The nice thing about these motors is that they burn for a fairly long time, up to about 10 seconds, with a constant amount of thrust. That thrust varies considerably from one charcoal to another, in my past experiences.
Below is a shot of a motor that I carefully sliced in half with a hacksaw, outdoors. You can see how solidly the fuel packs when dampened just a bit, with no separation between fuel increments. You can also see how the top of the nozzle is shaped to direct the flow of the burning gasses smoothly out of the hole.
End Burner Rocket Motor
End burning motors are useful for more than just rockets, though. They can be used as short duration gerbs (fountains, pronounced like the first part of "gerbil"), or as drivers on wheels or girandolas (horizontal flying wheels). When I want metal sparks in the motor's exhaust, I add 6% fine ferro-titanium or spherical titanium powder to the fuel.
End Burning Gerbs with Ferro-Titanium in Them
(Photos by Nancy Stewart)
Girandola and Wheel, Using End Burner Drivers
(Photo on right by Mike Hrnciar)
The methods for making end-burner rocket motors are very similar to the ones for making regular gerbs and less powerful wheel drivers. Those devices typically are made on a larger diameter spindle, and their fuels are less powerful than the rocket motors.
After milling, I add 1-3% water by weight to my mill-dust fuel, and screen it in well, to minimize dust during the ramming process, and to produce a very hard, solid fuel grain. Most folks do not dampen their fuel prior to making rockets. Some just use the mill-dust as-is. Some dampen it, then granulate it through a screen and then allow the granules to dry, thereby cutting down on the dust.
During the dampening process, I find a bit of difference when it comes to how much moisture each type of fuel needs to dampen it a bit. The willow and commercial hardwood mill dusts each required 1.5% or so....Whereas the other 3 charcoals required about twice as much water to achieve the same degree of moisturization. I know the fuel has enough water in it when it stops being dusty and free-flowing.
I press my motors in standard, 7.5" long 1 lb. (3/4" ID) rocket tubes. If I am using full-strength, hot black powder I use strong-walled tubes from New England Paper Tubes. These tubes are very strong and resist side burn-through. For weaker powder, I can use Skylighter's standard 1 lb. rocket tubes. During the pressing I find that each motor requires 3 oz. of fuel for all the charcoal mill dusts, except the whitewood charcoal, which only needed 2.75 oz. of fuel to fill the tube.
Here's a quickie tutorial on pressing end-burning motors. We covered Making Nozzle Mix in Skylighter Fireworks Tips #89. Here are some end-burner spindles and rammers, from Steve LaDuke and Rich Wolter (wolterpyrotools.com).
Tools for Ramming End-Burning Motors
The tapered-end rammer with the hole in it is for pressing the nozzle, and the flat end rammer is used to press the fuel.

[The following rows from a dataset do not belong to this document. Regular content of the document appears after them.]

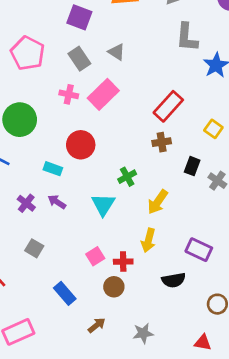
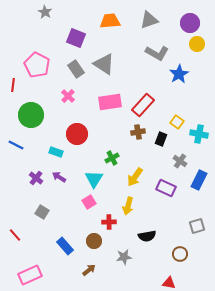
gray L-shape: (187, 37) -> (157, 53), turned -65
gray triangle: (117, 52) -> (104, 64), size x1.6
pink cross: (69, 94) -> (68, 96), turned 32
pink rectangle: (103, 94) -> (110, 102), moved, turned 35
black rectangle: (192, 166) -> (161, 139), moved
purple rectangle: (199, 250) -> (166, 188), moved
pink square: (95, 256) -> (89, 202), moved
brown circle: (114, 287) -> (94, 241), moved
gray star: (143, 333) -> (124, 257), moved

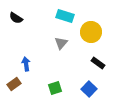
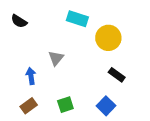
gray triangle: (61, 43) -> (56, 58), moved
brown rectangle: (14, 84) -> (29, 106), moved

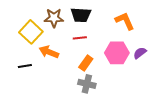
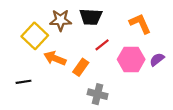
red line: (80, 38) -> (102, 45), moved, turned -32
orange rectangle: (86, 63) -> (81, 67), moved
black line: (25, 66) -> (24, 82), moved

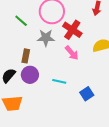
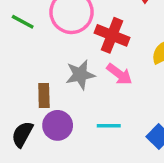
green line: (21, 21) -> (23, 22), moved
gray star: (46, 38) -> (80, 75), moved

There are various types of tube supports which can be used when ramming or pressing motors, but I don't find them to be necessary when using a mallet to hand ram these motors. I do use a support when pressing motors on a hydraulic press. (See notes on presses in Tiger Williw Shells in 2 1/2 Days - Part 2). Here are two types of commonly used tube supports. The reason they are used is to prevent the paper tube from splitting under the extreme pressures of hydraulic pressing these motors.
Two Types of Motor Tube Supports, Wolter Aluminum Clamshell and PVC Pipe and Hose Clamps
Before I ram the nozzle, I plug the hole in the spindle with the end of a bamboo skewer, and then install the tube onto the spindle.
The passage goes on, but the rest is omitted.